- Does the location of my meningioma make a difference?
- What are my chances of a cure with a meningioma?
- Are there options to try before deciding on surgery?
- What role do I, as the patient, have in the treatment decision?
- Which other therapies are effective, if my tumor cannot be removed by surgery?
- Why is radiation therapy used to treat my meningioma?
- What types of radiation are used to treat my meningioma?
- What medications will I receive before or during surgery?
Does the location of my meningioma make a difference?
Yes. If the tumor is near the surface and has not invaded deep structures or major blood vessels, then resection (tumor removal by surgery) is less complex. If the meningioma is invading large draining veins, major arteries or the brain surface, then complete removal becomes more complex.
What are my chances of a cure with a meningioma?
The location of the tumor is the most important elements in predicting a successful result. The goal of the operation is to remove the meningioma totally, including the fibers that attach it to the coverings of the brain (dura) and bone.
Even though the goal of surgery is to remove the tumor, the first priority is to preserve or improve your neurological function.

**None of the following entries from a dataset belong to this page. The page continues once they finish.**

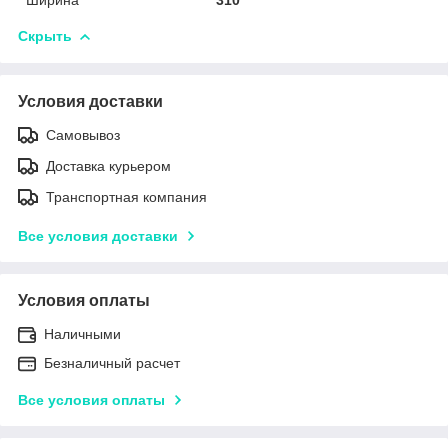
Скрыть
Условия доставки
Самовывоз
Доставка курьером
Транспортная компания
Все условия доставки
Условия оплаты
Наличными
Безналичный расчет
Все условия оплаты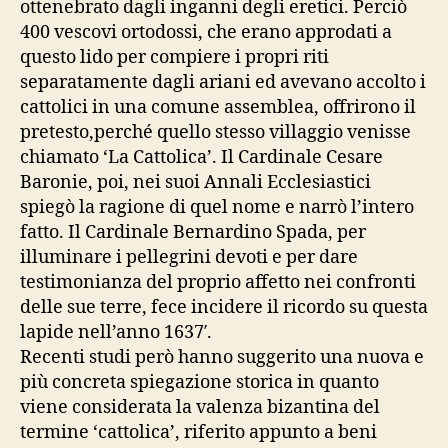
ottenebrato dagli inganni degli eretici. Perciò
400 vescovi ortodossi, che erano approdati a
questo lido per compiere i propri riti
separatamente dagli ariani ed avevano accolto i
cattolici in una comune assemblea, offrirono il
pretesto,perché quello stesso villaggio venisse
chiamato ‘La Cattolica’. Il Cardinale Cesare
Baronie, poi, nei suoi Annali Ecclesiastici
spiegò la ragione di quel nome e narrò l’intero
fatto. Il Cardinale Bernardino Spada, per
illuminare i pellegrini devoti e per dare
testimonianza del proprio affetto nei confronti
delle sue terre, fece incidere il ricordo su questa
lapide nell’anno 1637′.
Recenti studi però hanno suggerito una nuova e
più concreta spiegazione storica in quanto
viene considerata la valenza bizantina del
termine ‘cattolica’, riferito appunto a beni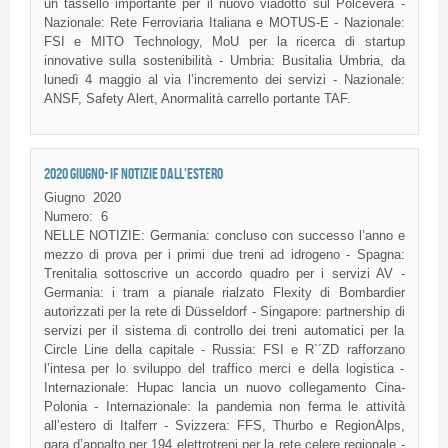
un tassello importante per il nuovo viadotto sul Polcevera -
Nazionale: Rete Ferroviaria Italiana e MOTUS-E - Nazionale:
FSI e MITO Technology, MoU per la ricerca di startup
innovative sulla sostenibilità - Umbria: Busitalia Umbria, da
lunedì 4 maggio al via l’incremento dei servizi - Nazionale:
ANSF, Safety Alert, Anormalità carrello portante TAF.
2020 GIUGNO- IF NOTIZIE DALL'ESTERO
Giugno
2020
Numero:
6
NELLE NOTIZIE: Germania: concluso con successo l’anno e
mezzo di prova per i primi due treni ad idrogeno - Spagna:
Trenitalia sottoscrive un accordo quadro per i servizi AV -
Germania: i tram a pianale rialzato Flexity di Bombardier
autorizzati per la rete di Düsseldorf - Singapore: partnership di
servizi per il sistema di controllo dei treni automatici per la
Circle Line della capitale - Russia: FSI e R`´ZD rafforzano
l’intesa per lo sviluppo del traffico merci e della logistica -
Internazionale: Hupac lancia un nuovo collegamento Cina-
Polonia - Internazionale: la pandemia non ferma le attività
all’estero di Italferr - Svizzera: FFS, Thurbo e RegionAlps,
gara d’appalto per 194 elettrotreni per la rete celere regionale -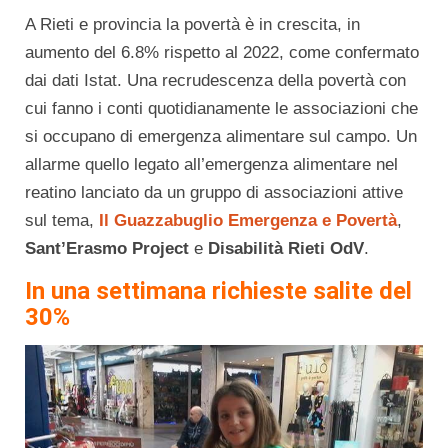
A Rieti e provincia la povertà è in crescita, in
aumento del 6.8% rispetto al 2022, come confermato
dai dati Istat. Una recrudescenza della povertà con
cui fanno i conti quotidianamente le associazioni che
si occupano di emergenza alimentare sul campo. Un
allarme quello legato all’emergenza alimentare nel
reatino lanciato da un gruppo di associazioni attive
sul tema,
Il Guazzabuglio Emergenza e Povertà
,
Sant’Erasmo Project
e
Disabilità Rieti OdV
.
In una settimana richieste salite del
30%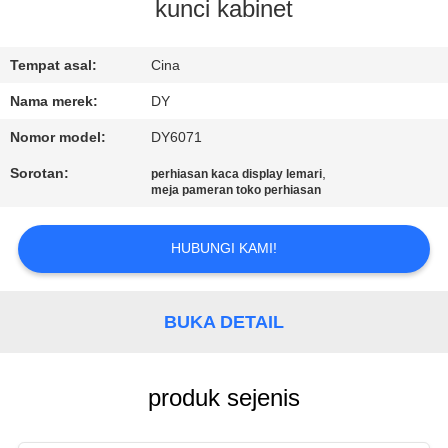
kunci kabinet
KONTROL
KUALITAS
Tempat asal:
Cina
Nama merek:
DY
MINTA
Nomor model:
DY6071
KUTIPAN
Sorotan:
,
perhiasan kaca display lemari
meja pameran toko perhiasan
COMPANY
HUBUNGI KAMI!
NEWS
SITEMAP
BUKA DETAIL
PRIVACY
produk sejenis
POLICY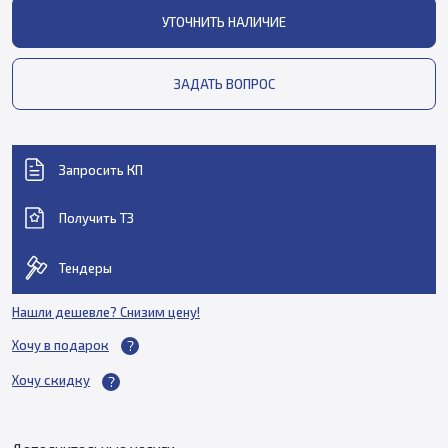
УТОЧНИТЬ НАЛИЧИЕ
ЗАДАТЬ ВОПРОС
Запросить КП
Получить ТЗ
Тендеры
Нашли дешевле? Снизим цену!
Хочу в подарок
Хочу скидку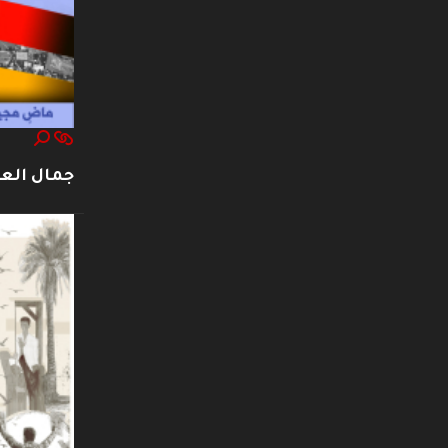
جمال العت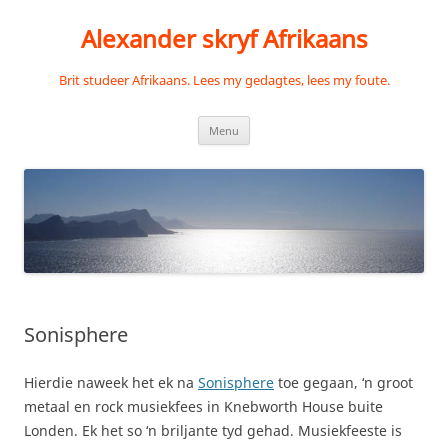
Skip
to
Alexander skryf Afrikaans
content
Brit studeer Afrikaans. Lees my gedagtes, lees my foute.
Menu
Sonisphere
Hierdie naweek het ek na
Sonisphere
toe gegaan, ‘n groot
metaal en rock musiekfees in Knebworth House buite
Londen. Ek het so ‘n briljante tyd gehad. Musiekfeeste is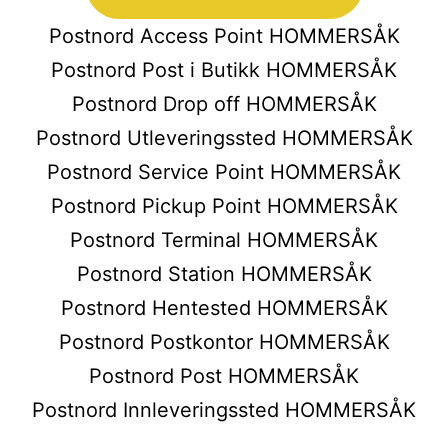
Postnord Access Point HOMMERSÅK
Postnord Post i Butikk HOMMERSÅK
Postnord Drop off HOMMERSÅK
Postnord Utleveringssted HOMMERSÅK
Postnord Service Point HOMMERSÅK
Postnord Pickup Point HOMMERSÅK
Postnord Terminal HOMMERSÅK
Postnord Station HOMMERSÅK
Postnord Hentested HOMMERSÅK
Postnord Postkontor HOMMERSÅK
Postnord Post HOMMERSÅK
Postnord Innleveringssted HOMMERSÅK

For patients in whom total removal of the tumor carries significant risk of morbidity (any side effect that can cause decreased quality of life), it is better to leave some tumors in place. In this case, the patient would be observed over time, and in some patients the tumor may remain stable indefinitely. In others, surgery at a future date or radiation therapy may be used.
Are there options to try before deciding on surgery?
The options of observation, radiosurgery should be considered in many cases. Not every patient with a meningioma needs an operation. In some patients, periodic evaluation with regular MRI scans is a reasonable course to follow.
Those patients for whom observation alone is sufficient include:
- Those with few symptoms and little or no swelling in the adjacent brain areas
- Patients with mild or minimal symptoms who have a long history of tumors without much negative effect on their quality of life.
- Older patients who have very slow-progressing symptoms.
- Patients for whom treatment carries a significant risk.
- Patients who choose not to have surgery after being presented with all the options.
What role do I, as the patient, have in the treatment decision?
It's important to carefully weigh the short and long-term benefits and risks of the various treatments. For many patients surgery is clearly indicated because of increasing disability and because MRI scans show a surgically treatable tumor. Of course the assessment should be made that surgery can be done with an acceptable degree of risk.
Which other therapies are effective, if my tumor cannot be removed by surgery?
Radiation therapy (X-rays to the tumor area), or radiosurgery have all shown positive results.
Why is radiation therapy used to treat my meningioma?
Radiation therapy has been shown to slow or stop the growth of some meningiomas. It is often used to treat fragments of tumor left behind by the surgeon, or a tumor that has recurred or tumors that could not be treated surgically because of their location.
What types of radiation are used to treat my meningioma?
External-beam radiation (X-ray) therapy has been effective if given in daily fractions delivered over 5-6 weeks. The complication rate is low, but care must be taken with treatment near the optic nerves and brainstem.
Radiosurgery (in a single or few divided daily doses) has also been effective. The incidence of complications has been low.
Experience with proton-beam irradiation has been limited but arrest of growth of meningiomas has been reported.
What medications will I receive before or during surgery?
Most patients are given steroids for at least 48 hours before surgery, and longer if there is significant brain swelling (edema). After surgery, the steroids are tapered off over 5 or more days, depending on the degree of edema and the patient's condition.
For most operations on the front or top part of the brain, an anti-seizure medication is given before or during surgery.
Intravenous antibiotics are given before operation and for 24 hours after the procedure.
A central venous line (plastic catheter in the arm or leg vein) is placed. After beginning anesthesia and inserting a catheter into the bladder to drain urine, a drug to reduce swelling called "mannitol" is given to further reduce brain swelling.